Forecasting Future Cash Flows and Improvement
Cash flow determines the amount of money getting into the business and the money leaving the business. A cash flow is essential because it helps a business understand its current financial obligation and gives them the ability to forecast and plan for the future. Cash flow is not similar to profit a documentation of the money received and paid by the organization to facilitate its operation. Forecasting future cash flows is paramount to helping organizations make informed decisions. Forecasting cash flow is helpful as it enables manager’s plan for the future of their business effectively (Ningsih & Sari, 2019). However, lack of automation is the main difficulty in forecasting because most organizations use spreadsheets. Other difficulties include unexpected expenditures, such as additional resources to fight the covid-19 pandemic. In the case of multinational corporations, they may be affected by external factors. The cash flows may be improved by negotiating short payment terms and cutting down all additional expenses. Net present value is calculated as the difference between cash inflows and cash outflows at the moment and is used to determine profitability.

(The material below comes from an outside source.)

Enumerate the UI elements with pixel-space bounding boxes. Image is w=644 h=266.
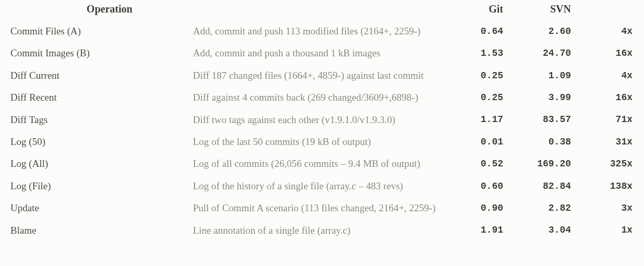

Budgeting, Variance, and Payback period
Budgeting is a vital estimation process where an organization plans for the future using the estimates and reduce additional costs. Budgets ensure that the business focuses only on the critical expenditure. Budgeting is essential because it ensures that the business does not plunge into losses (Ningsih & Sari, 2019). Budget variances are the differences between budgeted and actual values and are used to help managers make informed decisions. Favorable variations mean that the business is operating effectively. A payback period is the estimated time required for the business to profit. It is calculated by dividing the investment by the cash flow. Discounted future cash flow is a unique concept used to determine the profit margins the business will likely make, given the fixed projections.
Qualitative Factors Influencing Investment Decisions and Internal Value of Return
Investment success is determined by numerous qualitative factors such as management integrity, corporate governance, competitive advantage, and the robustness of the business model. Before investing resources into the business, the management must prepare a checklist to ensure that all the factors favor the investment before proceeding. A net present value graph determines how the organization’s profits may be improved. The graphs are essential because they are sensitive to different discount rates, and therefore it is vital to help businesses make better decisions on discounts after noting the market dynamics.
Ainsworth, P., & Deines, D. (2019). Introduction to accounting: An integrated approach. John Wiley & Sons.
Franklin, M., Graybeal, P., & Cooper, D. (2019). Principles of Accounting Volume 2 Managerial Accounting. OpenStax, Rice University.
Ningsih, S., & Sari, S. P. (2019). Analysis Of The Effect Of Liquidity Ratios, Solvability Ratios, And Profitability Ratios On Firm Value In Go Public Companies In The Automotive And Component Sectors. International Journal of Economics, Business, and Accounting Research (IJEBAR), 3(04).
Stevanovic, S., Minovic, J., & Ljumovic, I. (2019). Liquidity profitability trade-off: Evidence from medium enterprises. Management: Journal of Sustainable Business and Management Solutions in Emerging Economies, 24(3), 71-81.
Weygandt, J. J., Kimmel, P. D., & Kieso, D. E. (2018). Financial and managerial accounting. John Wiley & Sons.